PHIL/PSYCH 256, Weeks 7-8

Connectionism: Introduction

History

1. Cajal, c. 1900: identification of neurons

2. 1950's: some of the first computational modelswere inspired by ideas about neural structure

E. g. Minsky, 1951

3. Perceptrons: Rosenblatt, 1962

Simple learning machines

4. Minsky & Papert 1969

- showed inherent limitations in what perceptrons could learn

- AI in the 1970's emphasized knowledge repesentation

- only a few diehards continued doing neuronal modelling

5. But: Hinton and Anderson, 1981 book.

Parallel Models of Associative Memory

Revival of connectionism: units + links

6. Ideas picked up by Rumelhart and McClelland, who started simulating psychological results using networks

7. c. 1985: Rediscovery of back propagation by Rumelhart et al.: more powerful learning method using networks with multiple layers.

Parallel Distributed Processing: PDP: 1986 books.

8. Claims for revolution in cognitive science:

symbolism versus connectionism?

9. Deep learning

Local ("localist") versus distributed representations:

1. Local: each unit (neuron) represents something cognitive like a concept or a proposition.

2. Distributed: concepts, propositions, images, etc. are distributed over multiple units

Examples of local representations:

Necker cube

Key idea: parallel constraint satisfaction. Coming up with a coherent interpretation requires integrating postive and negative constraints.

Use neuron-like units (nodes) to represent hypotheses about what vertices of the cube are front and back.

Link compatible hypotheses by excitatory links (positive constraints).

Lind incompatible hypotheses by inhibitory links (negative constraints).

Spread activation around network until it settles.

DECO

1. Problem: how to decide what to do?

2. Complicated because you have to learn what your goals are.

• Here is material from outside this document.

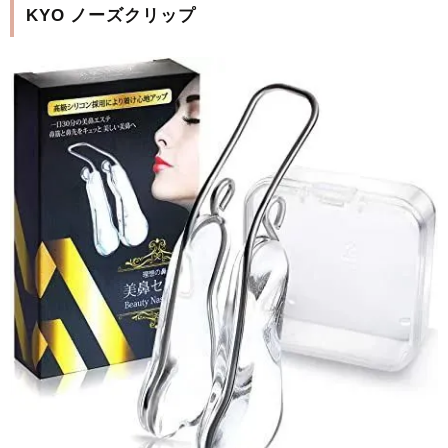
KYO ノーズクリップ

3. Positive constraints: actions facilitate goals

4. Negative constraints: can't do everything at once.

Paper on DECO.

ECHO

1. Problem: pick the best representation between competing sets of hypotheses

- explain the most evidence

- be explained: motive

- simplicity: avoid overly complex explanations

- analogy: prefer hypotheses like the ones already known

- explanatory coherence: choose hypotheses on the basis of how well they cohere with others

2. Create network by representing each proposition by a unit. Coherence relations represented by symmetric links.

Evidence units connected to special unit.

3. E.g. who killed the Duke? Butler? Duchess?

4. 3 bottom units all connected to special unit. Activation spreads from evidence units to others that compete. Activation adjusted until all units are stable.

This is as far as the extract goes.